In recent weeks, Florida Reps. Debbie Wasserman Schults (Fl - 20) cosponsored the bill and was joined by Robert Wexler (Fl - 19) as both fought passionately about the need for passage.
Congresswoman Wasserman Schultz has a long history of supporting LGBT civil rights and yesterday was no exception. Her incisive words cut through the smoke screens and directly to the point. In the Congresswoman's own words, "Hate crimes do more than inflict incalculable pain and suffering on individual victims. Hate crimes target groups and terrorize communities. Left unpunished, hate crimes send powerful messages of intolerance. Hate crimes leave both the victim and others in their group feeling vulnerable, isolated and unprotected."
We applaud and thank all of the members of the Florida delegation who voted in favor of the Local Law Enforcement Hate Crime Prevention Act (click here to see the list).
Missed the testimony? No problem, click here to watch all 6 hours.
Here's a complete transcript of Rep. Debbie Wasserman Schultz's impressive stand:
Mr. Speaker, I rise in support of this legislation. Mr. Speaker, I wonder if our friends on the other side of the aisle would be singing the same offensive tune if we were talking about hate crimes based on race or religion. It seems to me that it is the category of individual that they are offended by, rather than the fact that we have hate crimes laws at all. We’ve already heard the powerful story of Matthew Shepherd, his mother Judy addressed our caucus this week. As the speaker noted we are all inspired by her ten year quest to turn her pain and tears into change, because these cases are tragic and real.
Ryan Skipper was a 25 year old gay man from Polk County, FL. Like Matthew, Ryan’s body was found murdered and dumped along the side of the road about two years ago. Ryan’s body had been stabbed 20 times and his throat was slit. His car was found abandoned nearby and contained the fingerprints of his two killers. One of his killers told police his conduct was justified to rebuff unwanted sexual advances.
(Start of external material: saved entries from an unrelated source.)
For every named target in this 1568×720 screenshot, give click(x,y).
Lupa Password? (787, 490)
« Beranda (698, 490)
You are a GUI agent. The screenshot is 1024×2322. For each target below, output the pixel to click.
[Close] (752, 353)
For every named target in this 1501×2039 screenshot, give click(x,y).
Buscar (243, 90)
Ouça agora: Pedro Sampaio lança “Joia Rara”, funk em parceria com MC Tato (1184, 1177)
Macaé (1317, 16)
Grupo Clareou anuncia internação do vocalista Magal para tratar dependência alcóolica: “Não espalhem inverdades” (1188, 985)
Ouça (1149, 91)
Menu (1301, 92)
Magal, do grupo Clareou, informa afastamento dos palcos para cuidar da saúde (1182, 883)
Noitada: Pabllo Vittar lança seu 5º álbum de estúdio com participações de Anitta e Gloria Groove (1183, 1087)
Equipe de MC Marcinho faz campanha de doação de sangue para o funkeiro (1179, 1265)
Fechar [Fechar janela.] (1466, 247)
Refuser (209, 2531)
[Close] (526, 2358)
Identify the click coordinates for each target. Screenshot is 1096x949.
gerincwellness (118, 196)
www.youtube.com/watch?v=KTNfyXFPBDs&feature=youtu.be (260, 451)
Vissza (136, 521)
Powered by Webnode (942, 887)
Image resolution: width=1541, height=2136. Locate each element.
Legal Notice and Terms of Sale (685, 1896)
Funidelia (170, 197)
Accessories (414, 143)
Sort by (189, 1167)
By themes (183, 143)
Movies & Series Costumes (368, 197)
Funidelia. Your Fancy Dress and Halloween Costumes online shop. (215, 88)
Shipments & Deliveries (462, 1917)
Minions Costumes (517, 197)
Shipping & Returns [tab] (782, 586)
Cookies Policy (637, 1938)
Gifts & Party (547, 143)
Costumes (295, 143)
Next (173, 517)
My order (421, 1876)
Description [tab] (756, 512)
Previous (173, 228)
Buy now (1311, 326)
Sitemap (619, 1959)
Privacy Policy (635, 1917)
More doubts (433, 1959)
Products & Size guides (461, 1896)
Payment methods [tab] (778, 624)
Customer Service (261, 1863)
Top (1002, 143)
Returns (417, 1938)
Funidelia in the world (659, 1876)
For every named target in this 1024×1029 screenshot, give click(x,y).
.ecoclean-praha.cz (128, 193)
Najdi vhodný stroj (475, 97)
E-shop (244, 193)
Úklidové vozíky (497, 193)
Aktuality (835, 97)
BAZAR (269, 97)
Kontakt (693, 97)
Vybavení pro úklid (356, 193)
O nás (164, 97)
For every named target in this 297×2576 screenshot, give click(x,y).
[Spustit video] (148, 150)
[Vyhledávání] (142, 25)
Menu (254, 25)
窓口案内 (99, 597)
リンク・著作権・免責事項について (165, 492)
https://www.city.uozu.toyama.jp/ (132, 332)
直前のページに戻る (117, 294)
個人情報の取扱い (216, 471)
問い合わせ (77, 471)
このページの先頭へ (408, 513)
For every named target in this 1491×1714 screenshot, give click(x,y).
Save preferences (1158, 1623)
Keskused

Because there was no hate crime law with which to charge Ryan’s killer in Florida- only one of Ryan’s killers has been convicted, and that was of a lesser charge. Why do we need a hate crimes law? Because hate crimes do more than threaten the safety and well-being of individuals. Hate crimes do more than inflict incalculable pain and suffering on individual victims. Hate crimes target groups and terrorize communities. Left unpunished, hate crimes send powerful messages of intolerance. Hate crimes leave both the victim and others in their group feeling vulnerable, isolated and unprotected.
I’m proud to co-sponsor this legislation again this Congress, and commend my colleague Judiciary Committee Chairman, John Conyers, and my committee colleague, Tammy Baldwin, for their leadership in bringing this issue forward again this year. Let’s announce here and now that we will not tolerate this kind of terror in America. Let’s vow that we will not turn a blind eye to hatred and violence in America. And let us pledge to give police and prosecutors all of the resources they need to stamp out this scourge.
Mr. Speaker, Matthew Shepherd and Ryan Skipper may be gone, but we can honor their lives today, and I urge my colleagues to support this important legislation.